Toilets and I, we have issues. Not that I don't like using them -- I was only kidding about outhouses, really -- but sometimes they plot against me, and now they're after my daughter as well. Last weekend we went to some people's house for brunch. I'd met them briefly once or twice -- Ben knew them from elsewhere and they were super nice. Which is why it was a tad embarrassing to report to the man of the house that my four-year-old daughter had managed to clog their toilet. Yes, folks, she has talent, as we have documented. It gets worse; this family does not own a plumber's helper. I'm not even going to discuss what I did to try (unsuccessfully) to solve the problem. I offered to go back to our house and fetch one, but the Man tut-tutted and headed into the bathroom. Silence, followed by some disturbingly vigorous sounds, and then a triumphant flush and gurgle. Turns out he had employed the toilet brush in ways not recommended by the manufacturer. Exactly how, I don't know; I was in the hallway twisting a handkerchief in my sweaty hands. Well, at least I know what to give them for Hanukkah.
This was not the first time, however. There was the memorable episode in the bathroom of the house I grew up in. I must have been in my early teens at the time. So I'm concluding things in the usual way; I had pressed the toilet flush lever and was now shaking a large can of Lysol spray. Well, guess what. The cap wasn't on securely and it flew off -- right into the toilet. Ha ha. Except that the bowl was almost empty and there was considerable negative pressure, meaning the cap was sucked into the pipe beneath. And the cap's circumference was about two microns smaller than that of the pipe. And plumber's helpers push things farther in, which was definitely no help at all. So I had to confess to my father, who retired into the john muttering but not overly concerned, until he realized the extent of the problem, which ultimately required him to unscrew the toilet from the floor, hoist it up, carry it outdoors and attack the pipe full-bore from both ends with various bits of metal and other devices. Fortunately he remembered to turn off the water first, or things could have gotten really ugly. But it was ugly enough seeing our trusty commode lying unnaturally on its side like a cow giving birth. All ended well, I'm happy to report, though I don't think my father ever believed me that the whole thing was truly an accident that just happened to require exquisite timing on my part.

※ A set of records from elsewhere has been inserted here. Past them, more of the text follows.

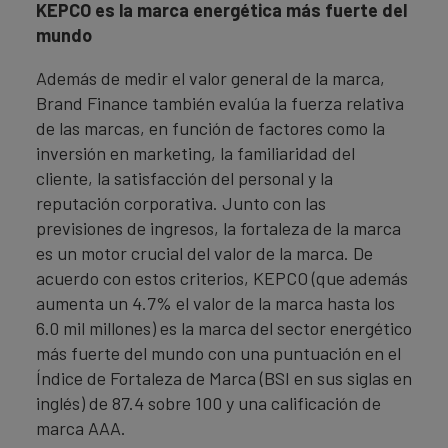
KEPCO es la marca energética más fuerte del
mundo
Además de medir el valor general de la marca,
Brand Finance también evalúa la fuerza relativa
de las marcas, en función de factores como la
inversión en marketing, la familiaridad del
cliente, la satisfacción del personal y la
reputación corporativa. Junto con las
previsiones de ingresos, la fortaleza de la marca
es un motor crucial del valor de la marca. De
acuerdo con estos criterios, KEPCO (que además
aumenta un 4.7% el valor de la marca hasta los
6.0 mil millones) es la marca del sector energético
más fuerte del mundo con una puntuación en el
Índice de Fortaleza de Marca (BSI en sus siglas en
inglés) de 87.4 sobre 100 y una calificación de
marca AAA.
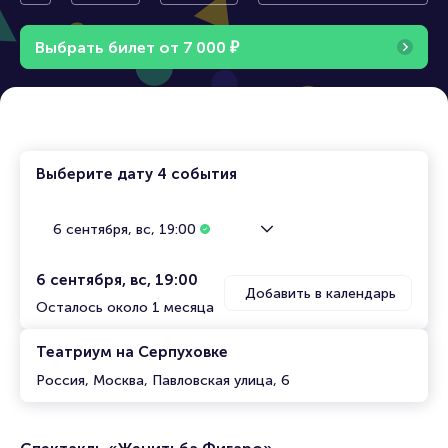
Фигаро»
Выбрать билет от
7
0
0
0
₽
Выберите дату
4 события
6 сентября, вс, 19:00
6 сентября, вс, 19:00
Добавить в календарь
Осталось около 1 месяца
Театриум на Серпуховке
Россия, Москва, Павловская улица, 6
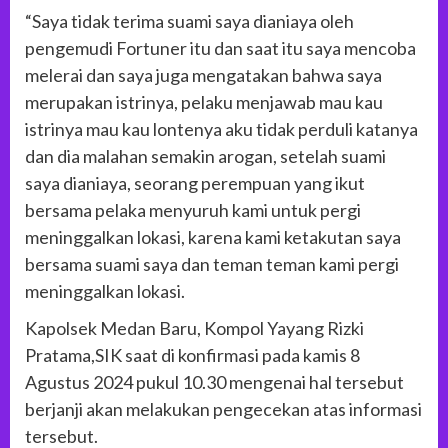
“Saya tidak terima suami saya dianiaya oleh
pengemudi Fortuner itu dan saat itu saya mencoba
melerai dan saya juga mengatakan bahwa saya
merupakan istrinya, pelaku menjawab mau kau
istrinya mau kau lontenya aku tidak perduli katanya
dan dia malahan semakin arogan, setelah suami
saya dianiaya, seorang perempuan yang ikut
bersama pelaka menyuruh kami untuk pergi
meninggalkan lokasi, karena kami ketakutan saya
bersama suami saya dan teman teman kami pergi
meninggalkan lokasi.
Kapolsek Medan Baru, Kompol Yayang Rizki
Pratama,SIK saat di konfirmasi pada kamis 8
Agustus 2024 pukul 10.30 mengenai hal tersebut
berjanji akan melakukan pengecekan atas informasi
tersebut.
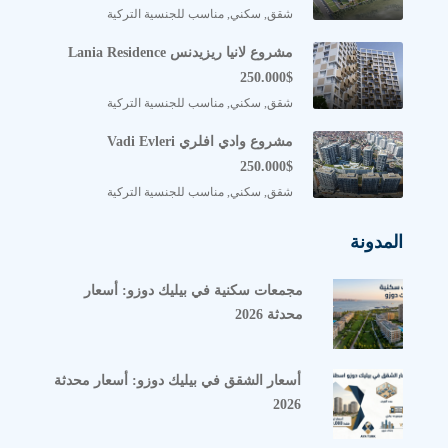
شقق, سكني, مناسب للجنسية التركية
مشروع لانيا ريزيدنس Lania Residence
250.000$
شقق, سكني, مناسب للجنسية التركية
مشروع وادي افلري Vadi Evleri
250.000$
شقق, سكني, مناسب للجنسية التركية
المدونة
مجمعات سكنية في بيليك دوزو: أسعار
محدثة 2026
أسعار الشقق في بيليك دوزو: أسعار محدثة
2026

Why do I bring up all these painful memories now? Because the issues are still dogging me. Today at work I used the rest room upstairs, one of two self-contained bathrooms shared by about 30 people (no stalls, thank God). I kicked the flush handle just the way I always do, and the toilet seemed to function perfectly, except that there was still some toilet paper visible afterwards. and no, I did NOT use an excessive amount. I'm very sensitive to these things, though not as frugal as some people I know (more than one, both males) who insist that four folded squares is all you need. Anyway, the water in this toilet has a way of swirling over and over rather than just going straight down, so this isn't the first time this had happened. So I flushed again. Same result. And again -- ditto. And yet again, this time with feeling. Except this time, the toilet didn't stop flushing. You know how those commercial things are -- there's no tank but high-pressure water seems to come from somewhere. And it's loud when it's flushing, especially when it goes on and on. Plus some water was leaking onto the floor from somewhere. Well, there was no sneaking away, so I mustered what dignity I could and informed the office manager, who happened to be standing right outside. Presumably the repair and maintenance folks will fix the problem before water starts dribbling on the desks of people with offices on the floor below.
We're finally about to start work on our "forever house" as the kids call it, and of course at some point we'll have to select appliances. I'm thinking turbo-charged.